Heap out of memory error when adding support for case insensitive keywords (lots of them)

Getting error “reached heap limit allocation failed - javascript heap out of memory” after running lezer-generator for a grammar where I needed to add lots of keywords (nearly a thousand).

I have followed advice in this post to add support for case-insensitive keywords

But the problem started to begin when I added lots of keyword. Unfortunately the language needs to support all those keywords.

Here is part of the grammar

MyFunctions {
  onefunction "(" expression ")" |
  anotherfunction "(" expression ")"
  // 500 more...
}

@external extend { Identifier } keywords from "./tokens" {
  // Functions
  onefunction[@name=Function], anotherfunction[@name=Function]
  // 500 more...

  // Operators
  precedes[@name=CompareOp], follows[@name=CompareOp]
}

In tokens.js

export function keywords(name) {
  let found = keywordMap[name.toLowerCase()]
  return found == null ? -1 : found
}

It works fine as long as I have limited number of keywords. As soon as I add all the keywords that I need to support for the internal DSL, I get the heap out of memory error when I run the lezer-generator.

Is there any other way I can add support for case insensitivity for the keywords? Where perhaps I don’t need to define some of the keywords in the grammar file?

Any help would be appreciated.

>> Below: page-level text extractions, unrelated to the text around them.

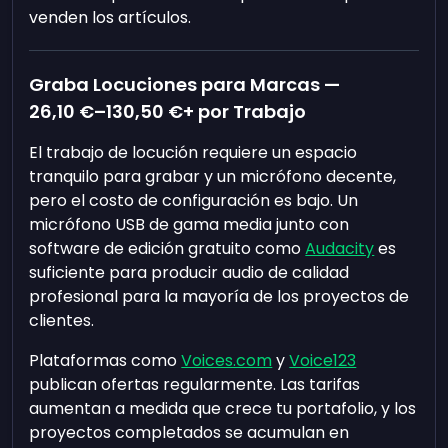
venden los artículos.
Graba Locuciones para Marcas —
26,10 €
–
130,50 €
+ por Trabajo
El trabajo de locución requiere un espacio
tranquilo para grabar y un micrófono decente,
pero el costo de configuración es bajo. Un
micrófono USB de gama media junto con
software de edición gratuito como
Audacity
es
suficiente para producir audio de calidad
profesional para la mayoría de los proyectos de
clientes.
Plataformas como
Voices.com
y
Voice123
publican ofertas regularmente. Las tarifas
aumentan a medida que crece tu portafolio, y los
proyectos completados se acumulan en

Thanks

I suspect the problem is that you have a ton of rules like onefunction "(" expression ")" for all those tokens. That’ll make the grammar big enough that trying to compile it will exhaust node’s heap space. Is it possible to combine all the keywords that have a similar role in the grammar into a single token type? That would probably help a lot.

Yes that should work. Thanks a lot for the solution.

I tried increasing Node’s heap size to 16GB, but I still encounter the out-of-memory issue. I wonder if there might be a bug or a memory leak causing it to require such an excessive amount of memory.

Did you make the change to your grammar that I suggested? Very complicated grammars will generate an unworkable amount of parse states, which will, without requiring any unintentional memory leak, exhaust your process memory.

I tried implementing the solution you suggested by using a single rule for similar functions. However, the issue is that I still need to validate whether the function names are valid, as only a specific set of functions is allowed.

The function names are also case-insensitive, so I tried using an external tokenizer to handle that. However, it’s still not matching. When I debugged the external function, I noticed that by the time it gets invoked, the next token is “(”, meaning the function name has already been missed. So I am traversing backwards using peek().

In my .grammar file I have

FunctionCall {
	FunctionWithNoParam { fnNameFunctionWithNoParam "(" ")" } |
	FunctionWithOneOptionalParam { fnNameFunctionWithOneOptionalParam "(" Expression? ")" }
	// ...and so on
}

@external tokens fnName from "./tokens" { fnNameFunctionWithNoParam }

in token.ts I have defined

export const fnName = new ExternalTokenizer(
  (input) => {
    let name = "";
    let i = -1;
    let prev = input.peek(i);
    while (![SPACE, LINE_FEED, EOF].includes(prev)) {
      name = String.fromCharCode(prev) + name;
      prev = input.peek(--i);
    }
    if (knownFunctionNames.has(name.trim().toLowerCase())) {
      input.advance();
      input.acceptToken(terms.fnNameFunctionWithNoParam);
    }
  },
  { contextual: true, fallback: true },
);

But its not working as I can’t find a way to acceptToken that works backwords.

I am worndering if this is the correct approach for validating function names? Is there a better way to achieve this?
Any help would be greatly appreciated. Thank you!

Ahh I think an easier solution might be to validate the function names in the linter extension I have defined. Instead of handling validation in the grammar, simply use an Identifier in the function rules:

FunctionCall {
    FunctionWithNoParam { Identifier "(" ")" } |
    FunctionWithOneOptionalParam { Identifier "(" Expression? ")" }
    // ...and so on
}

After parsing, walk through the syntax tree and validate the function names for each FunctionCall node.